Amber Rudd, the new Home Secretary, announce today that there would be no inquiry into the events at the ‘Battle of Orgreave’.
The Battle of Orgreave was “the most violent day of the year-long miners’ strike. Thousands of pickets met huge lines of police – who were brought in from all around the country – outside the Orgreave coke works near Rotherham. There was violence from both sides…police horses were sent to charge the crowd up the field and officers followed to make arrests. Many miners and police officers were injured.” (http://www.bbc.co.uk/news/uk-england-south-yorkshire-33107090)
This is a really useful example for pressure groups in the UK. The Orgreave Truth and Justice campaigned have campaigned for such an inquiry as they wish to show that the miners were not at fault on this day. The recent inquiry into Hillsborough has given them hope that such an inquiry can both be achieved and be successful. This set back then shows the lack of power pressure groups can have in influencing the government. This was especially evident in the anger displayed by campaigners outside of Parliament after the decision was announced.

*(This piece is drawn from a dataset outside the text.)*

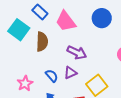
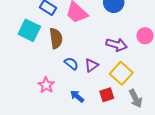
purple arrow: (77, 52) -> (117, 45), moved
blue semicircle: (52, 76) -> (71, 64), moved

It is also useful when looking at the role and importance of Parliament and the opposition in checking the government. The initial announcement in the Commons was met by jeering from opposition MPs, at least in a very basic way trying to hold the government to account. High profile Labour MPs such as Diane Abbott and Andy Burnham have given their support to the campaign, calling the government decision wrong. This is a good example of the opposition trying to hold government to account, and in this case using the media to do it.